1. Modality-Specific Model Training¶

Train diverse base classifiers per modality using algorithms matched to data structure:

# Genetics: sequence/graph data
gene_models = {
    'lr': LogisticRegression(C=0.01),
    'rf': RandomForestClassifier(n_estimators=100),
    'svm': SVC(kernel='rbf', probability=True),
    'xgb': XGBClassifier(max_depth=5)
}

# Brain: spatial/temporal features
brain_models = {
    'lr': LogisticRegression(C=0.1),
    'gbdt': LightGBMClassifier(num_leaves=31),
    'knn': KNeighborsClassifier(n_neighbors=5)
}

Key insight: Different modalities benefit from different inductive biases (trees for genetics, neighbors for imaging).
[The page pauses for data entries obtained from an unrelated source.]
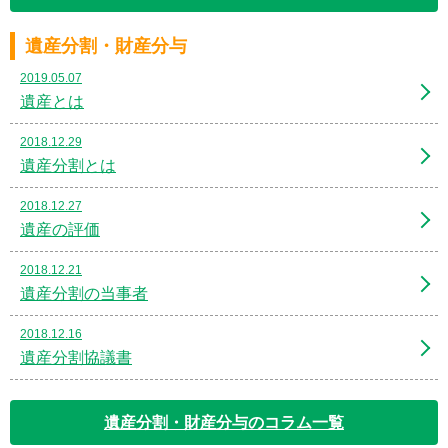
遺産分割・財産分与
2019.05.07
遺産とは
2018.12.29
遺産分割とは
2018.12.27
遺産の評価
2018.12.21
遺産分割の当事者
2018.12.16
遺産分割協議書
遺産分割・財産分与のコラム一覧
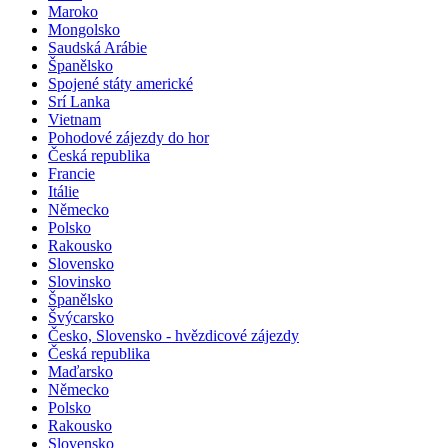
Maroko
Mongolsko
Saudská Arábie
Španělsko
Spojené státy americké
Srí Lanka
Vietnam
Pohodové zájezdy do hor
Česká republika
Francie
Itálie
Německo
Polsko
Rakousko
Slovensko
Slovinsko
Španělsko
Švýcarsko
Česko, Slovensko - hvězdicové zájezdy
Česká republika
Maďarsko
Německo
Polsko
Rakousko
Slovensko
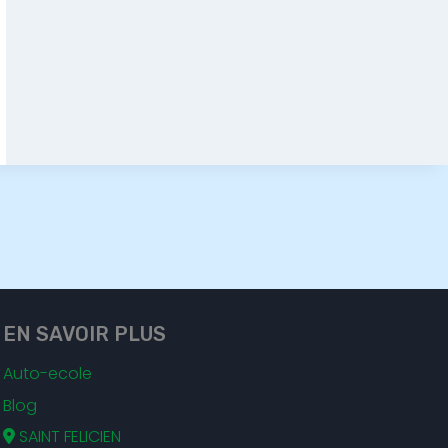
EN SAVOIR PLUS
Auto-ecole
Blog
SAINT FELICIEN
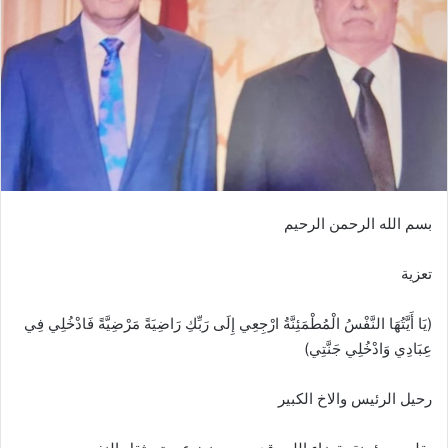
‏بسم الله الرحمن الرحيم
تعزية
(يَا أَيَّتُهَا النَّفْسُ الْمُطْمَئِنَّةُ ارْجِعِي إِلَى رَبِّكِ رَاضِيَةً مَرْضِيَّةً فَادْخُلِي فِي
عِبَادِي وَادْخُلِي جَنَّتِي)
رحيل الرئيس والاخ الكبير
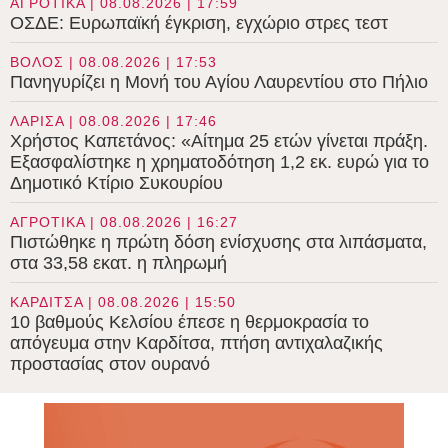
ΑΓΡΟΤΙΚΑ | 08.08.2026 | 17:59
ΟΣΔΕ: Ευρωπαϊκή έγκριση, εγχώριο στρες τεστ
ΒΟΛΟΣ | 08.08.2026 | 17:53
Πανηγυρίζει η Μονή του Αγίου Λαυρεντίου στο Πήλιο
ΛΑΡΙΣΑ | 08.08.2026 | 17:46
Χρήστος Καπετάνος: «Αίτημα 25 ετών γίνεται πράξη.
Εξασφαλίστηκε η χρηματοδότηση 1,2 εκ. ευρώ για το
Δημοτικό Κτίριο Συκουρίου
ΑΓΡΟΤΙΚΑ | 08.08.2026 | 16:27
Πιστώθηκε η πρώτη δόση ενίσχυσης στα λιπάσματα,
στα 33,58 εκατ. η πληρωμή
ΚΑΡΔΙΤΣΑ | 08.08.2026 | 15:50
10 βαθμούς Κελσίου έπεσε η θερμοκρασία το
απόγευμα στην Καρδίτσα, πτήση αντιχαλαζικής
προστασίας στον ουρανό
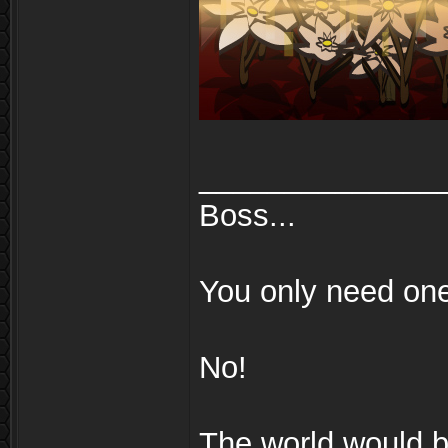
______________
Boss...
You only need on
No!
The world would be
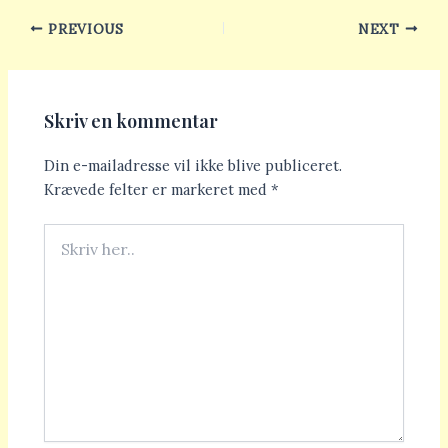
PREVIOUS
NEXT
Skriv en kommentar
Din e-mailadresse vil ikke blive publiceret.
Krævede felter er markeret med
*
Skriv
her..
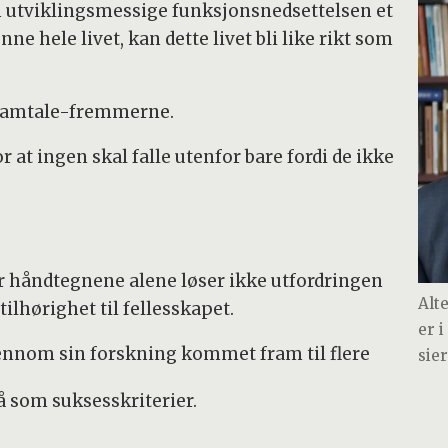
n utviklingsmessige funksjonsnedsettelsen et
nne hele livet, kan dette livet bli like rikt som
e samtale-fremmerne.
 at ingen skal falle utenfor bare fordi de ikke
 håndtegnene alene løser ikke utfordringen
Alt
tilhørighet til fellesskapet.
er 
ennom sin forskning kommet fram til flere
sie
 som suksesskriterier.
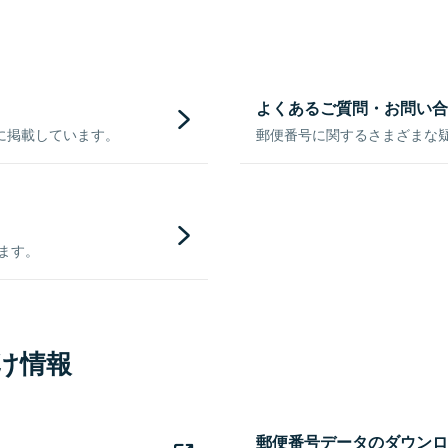
よくあるご質問・お問い合
に掲載しています。
郵便番号に関するさまざまな
きます。
け情報
郵便番号データのダウンロ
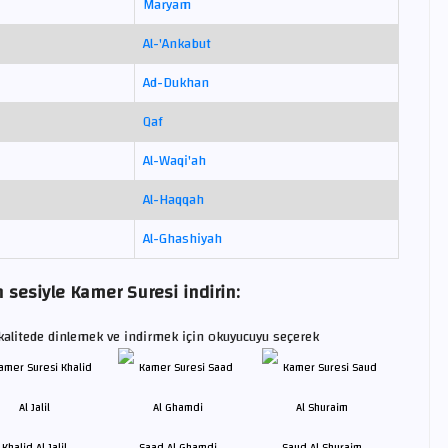
Maryam
Al-'Ankabut
Ad-Dukhan
Qaf
Al-Waqi'ah
Al-Haqqah
Al-Ghashiyah
 sesiyle Kamer Suresi indirin:
alitede dinlemek ve indirmek için okuyucuyu seçerek
Khalid Al Jalil
Saad Al Ghamdi
Saud Al Shuraim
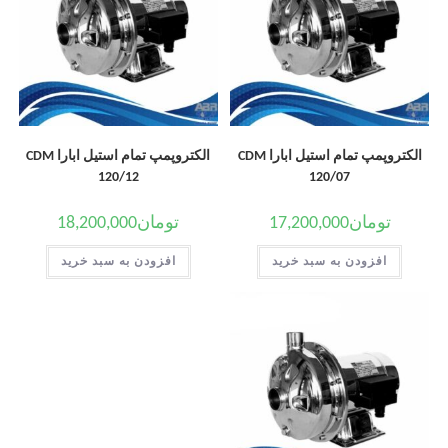
الکتروپمپ تمام استیل ابارا CDM
الکتروپمپ تمام استیل ابارا CDM
120/12
120/07
تومان
17,200,000
تومان
18,200,000
افزودن به سبد خرید
افزودن به سبد خرید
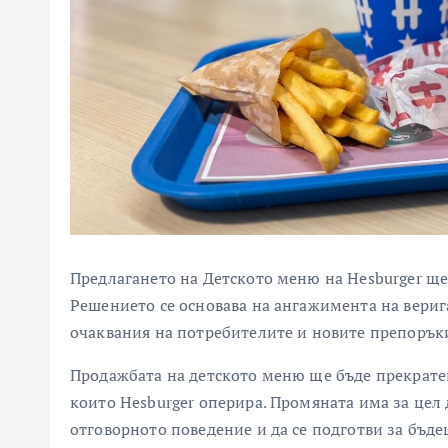
Предлагането на Детското меню на Hesburger ще 
Решението се основава на ангажимента на вериг
очаквания на потребителите и новите препоръки
Продажбата на детското меню ще бъде прекратена
които Hesburger оперира. Промяната има за цел
отговорното поведение и да се подготви за бъд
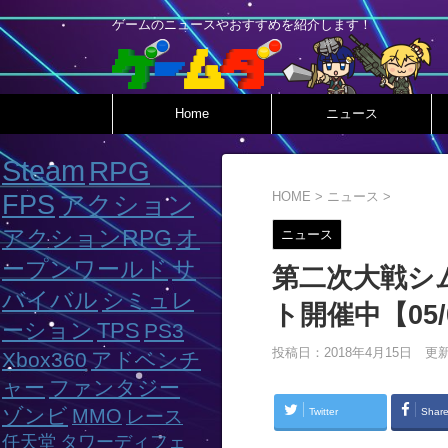
ゲームのニュースやおすすめを紹介します！
Home
ニュース
Steam
RPG
HOME
>
ニュース
>
FPS
アクション
アクションRPG
オ
ニュース
ープンワールド
サ
第二次大戦シム『
バイバル
シミュレ
ト開催中【05/
ーション
TPS
PS3
投稿日：2018年4月15日 更
Xbox360
アドベンチ
ャー
ファンタジー
ゾンビ
MMO
Twitter
Shar
レース
任天堂
タワーディフェ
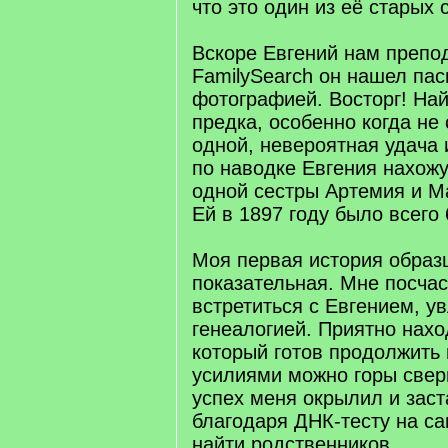
что это один из её старых 
Вскоре Евгений нам препод
FamilySearch он нашел пас
фотографией. Восторг! На
предка, особенно когда не
одной, невероятная удача и
по наводке Евгения нахож
одной сестры Артемия и М
Ей в 1897 году было всего
Моя первая история образ
показательная. Мне посча
встретиться с Евгением, у
генеалогией. Приятно нахо
который готов продолжить
усилиями можно горы свер
успех меня окрылил и заст
благодаря ДНК-тесту на с
найти родственников.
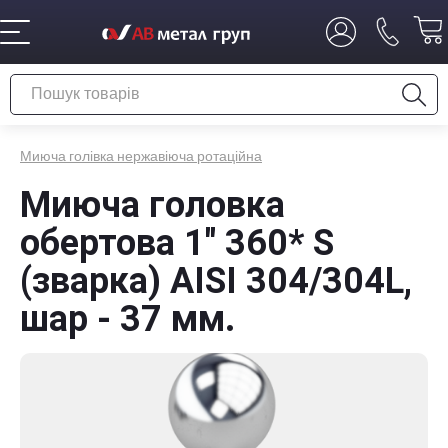
Миюча голівка нержавіюча ротаційна
Миюча головка
обертова 1" 360* S
(зварка) AISI 304/304L,
шар - 37 мм.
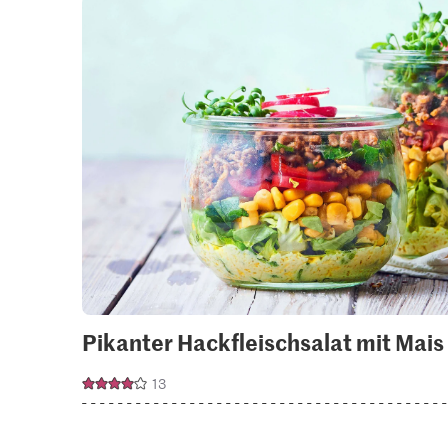
Pikanter Hackfleischsalat mit Mais
13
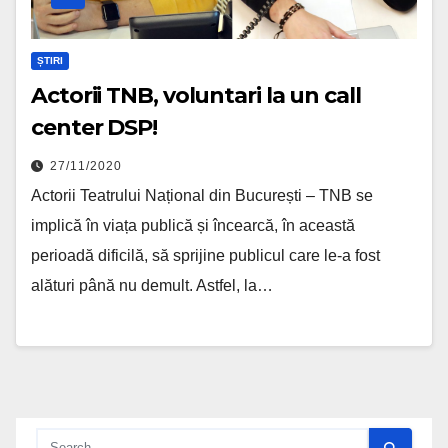
ȘTIRI
Actorii TNB, voluntari la un call
center DSP!
27/11/2020
Actorii Teatrului Național din București – TNB se
implică în viața publică și încearcă, în această
perioadă dificilă, să sprijine publicul care le-a fost
alături până nu demult. Astfel, la…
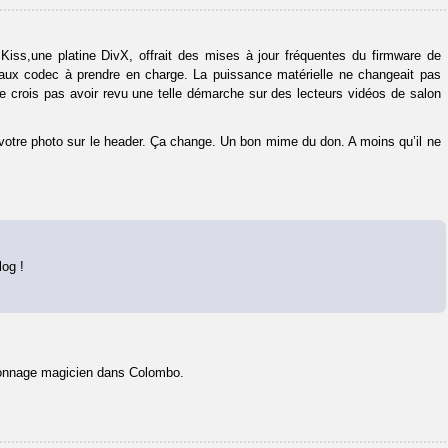
iss,une platine DivX, offrait des mises à jour fréquentes du firmware de
veaux codec à prendre en charge. La puissance matérielle ne changeait pas
 ne crois pas avoir revu une telle démarche sur des lecteurs vidéos de salon
votre photo sur le header. Ça change. Un bon mime du don. A moins qu’il ne
log !
rsonnage magicien dans Colombo.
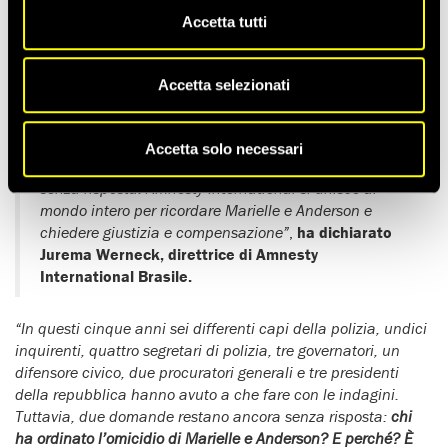
Tempo di lettura stimato:
3'
Accetta tutti
Martedì 14 marzo saranno trascorsi
cinque anni
(equivalenti
a 60 mesi o 1825 giorni)
dall’assassinio, a Rio de Janeiro,
Accetta selezionati
della difensora dei diritti umani Marielle Franco e del suo
autista Anderson Gomes.
Accetta solo necessari
“Sono stati cinque anni di ingiustizia e di domande
senza risposta. Amnesty International si unisce al
mondo intero per ricordare Marielle e Anderson e
chiedere giustizia e compensazione”
,
ha dichiarato
Jurema Werneck, direttrice di Amnesty
International Brasile.
“In questi cinque anni sei differenti capi della polizia, undici
inquirenti, quattro segretari di polizia, tre governatori, un
difensore civico, due procuratori generali e tre presidenti
della repubblica hanno avuto a che fare con le indagini.
Tuttavia, due domande restano ancora senza risposta:
chi
ha ordinato l’omicidio di Marielle e Anderson? E perché? È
2. Late Fusion Strategies¶

Simple averaging:

ensemble_pred = (gene_pred_proba + brain_pred_proba) / 2

Ensemble selection (Li et al. method): - Iteratively add models that improve validation performance - Greedy forward selection with replacement - Automatically weights models by contribution

Stacking with meta-learner:

# Stack predictions from all base models
meta_features = np.hstack([gene_preds, brain_preds])
meta_model = LogisticRegression()
meta_model.fit(meta_features, y_train)

⚠️ Critical: Stacking must be fold-proper to avoid leakage—train meta-learner only on out-of-fold base predictions.

3. Interpretability via Feature Ranking¶

Cross-modality feature importance: 1. For each base model, extract feature importances (coefficients, SHAP values, permutation importance) 2. Aggregate via ensemble weights 3. Rank features across all modalities

Result: Identify which genes AND which brain regions drive predictions, weighted by ensemble contribution.

When to Use¶

✅ Use Ensemble Integration when: - Modalities have heterogeneous structures (sequences, images, graphs, tables) - Dataset size is small-to-medium (< 10k samples) - Missing data is common (not all subjects have all modalities) - Interpretability is critical for clinical translation - Baseline comparisons needed (per-modality vs. fusion performance) - Computing resources are limited (no end-to-end training needed)

✅ Particularly well-suited for: - Gene-brain-behavior prediction in neuro-omics - Multi-site cohort integration with batch effects - Clinical decision support requiring feature-level explanations - Research settings exploring which modalities contribute most

When to Defer¶

⚠️ Defer to more advanced methods when: - Modalities have strong cross-modal dependencies (e.g., paired image-text) - Large datasets available (> 100k samples) enabling end-to-end joint training - Real-time deployment required (ensemble overhead too high) - Shared representations needed (e.g., cross-modal retrieval tasks)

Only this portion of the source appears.